Everyone thirsts! But there is another thirst that everyone has as well! It is a thirst to KNOW, and to LOVE and to SERVE God – who created the water in the first place, who created us in the second place and who knows exactly what we all need both in the material and spiritual dimensions of our lives!
Thank goodness He knows! Thank goodness He shares that knowledge! Thank goodness all it takes to become functional is our cooperation!
The type of cooperation that God desires is our free, voluntary and loving cooperation; our trusting and obedient cooperation; our responsive, faithful and grateful cooperation! Which is not the kind that was demonstrated by the Israelites in the first reading today: newly formed as God's people they mistrust him almost from the start! Moses has his hands full! And God reluctantly gives them water when they ask in a grumbling, argumentative, even hostile sort of way! If Moses was not God's friend, it might have turned out another way!

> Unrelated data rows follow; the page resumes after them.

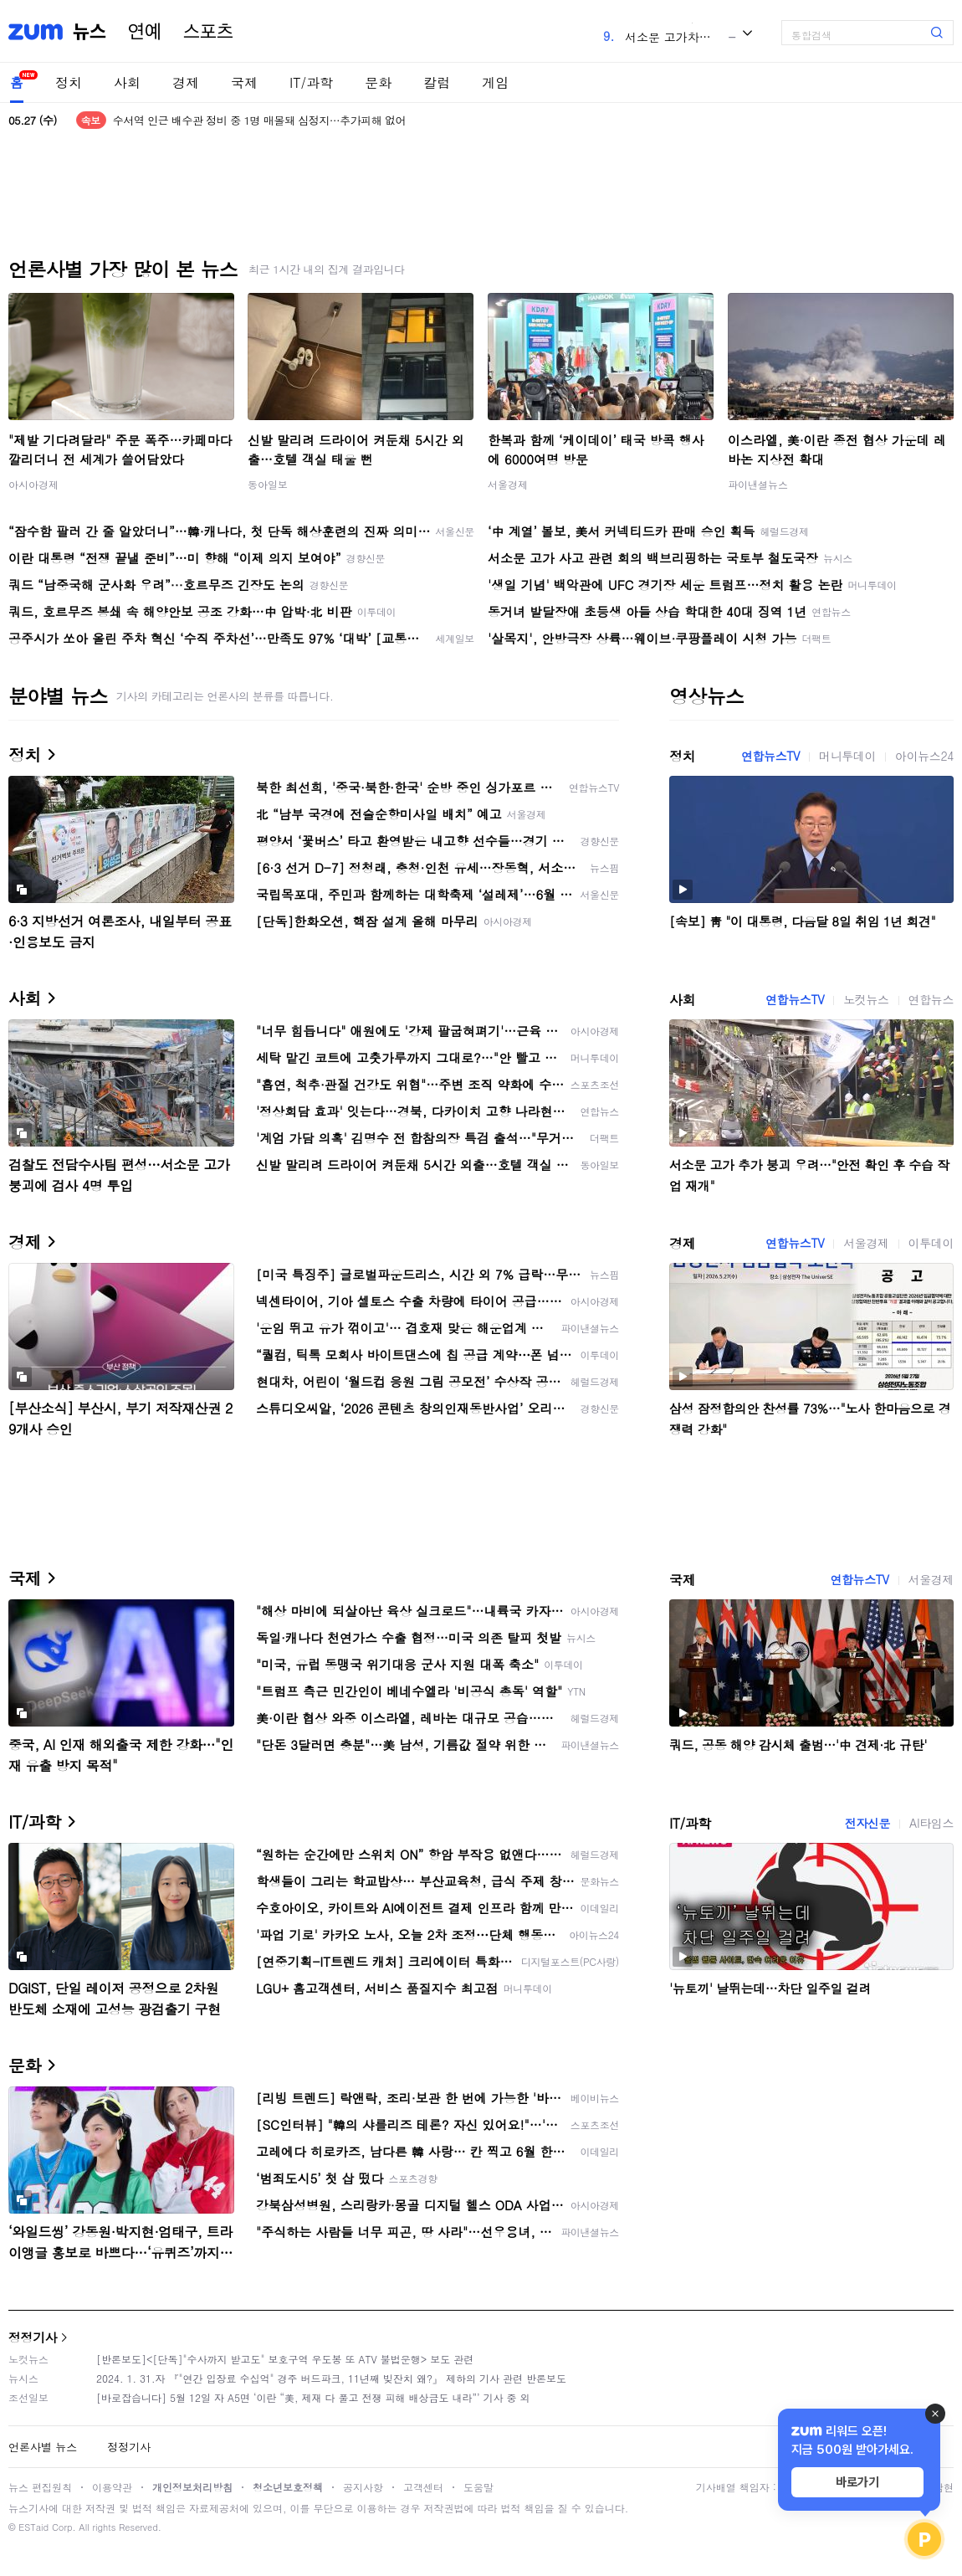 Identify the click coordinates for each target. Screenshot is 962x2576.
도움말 (478, 2487)
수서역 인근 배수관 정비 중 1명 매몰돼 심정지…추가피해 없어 (259, 120)
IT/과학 (311, 82)
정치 (68, 82)
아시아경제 (33, 484)
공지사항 (363, 2487)
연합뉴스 (931, 999)
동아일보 (268, 484)
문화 (378, 82)
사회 (127, 82)
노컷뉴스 (865, 999)
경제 (185, 82)
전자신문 (867, 1822)
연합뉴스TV (770, 755)
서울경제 (508, 484)
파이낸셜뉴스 (758, 484)
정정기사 (32, 2337)
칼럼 (436, 82)
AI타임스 (931, 1822)
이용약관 (112, 2487)
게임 (495, 82)
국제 (244, 82)
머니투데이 (847, 755)
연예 (144, 32)
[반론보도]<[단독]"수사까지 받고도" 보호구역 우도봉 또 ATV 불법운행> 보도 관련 (284, 2359)
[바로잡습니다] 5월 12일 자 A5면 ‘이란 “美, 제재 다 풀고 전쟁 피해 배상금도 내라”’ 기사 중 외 (313, 2397)
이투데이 (931, 1242)
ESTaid (33, 2527)
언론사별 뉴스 (42, 2447)
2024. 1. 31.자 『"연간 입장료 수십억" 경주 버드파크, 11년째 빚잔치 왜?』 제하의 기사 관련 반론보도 (331, 2378)
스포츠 (208, 32)
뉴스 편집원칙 (40, 2487)
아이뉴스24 (924, 755)
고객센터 (423, 2487)
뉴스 (89, 32)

We can trust God to provide the water – both physical and spiritual – his own way – in his own time! It should never cross our minds: "Is the Lord in our midst or not?" God is always with us – to supply for all our needs – if we trust him – if we let him!
In the gospel passage Jesus has an encounter with the Samaritan woman to whom he reveals not only to her, but to the whole world that he himself is the source of the spiritual life giving water from God: the life giving water that would be effective by his self-sacrificial death on the Cross and subsequent Resurrection from the dead. He is the Life of the world. He tells her that if she drinks the water he can give her she will never be thirsty again - her spirit would be filled with grace and there would be nothing more to add! She misunderstands and thinks he is talking about water from Jacob's well. Jesus convinces her that his words are no ordinary words – that he is truly the Messiah – and that her spiritual parchment and yearning can be satisfied both now and forever: for the asking – from him!
She asks, he gives; she believes, he is content that at least this one woman is now on the right track! (Jesus has seemingly so few "victories" in his job as Savior).
Today, here and now, we rejoice that 5 of our own neighbors and friends have made the statement of the woman at the well!: "I thirst! I thirst for what the world cannot give me! I thirst for what only God can give me! I thirst for the spiritual waters that flow from the pierced side of Christ Crucified! I thirst to be a member of the Catholic Church!"
We are so happy to have them here. We are so happy to continue their process of Initiation into full communion with us by the ceremony of the First Scrutiny (special composition of prayers) that will open them most fully to what God will bestow on them on Easter Sunday! We are so happy that life-giving water still wells up from the Cross of Christ Crucified!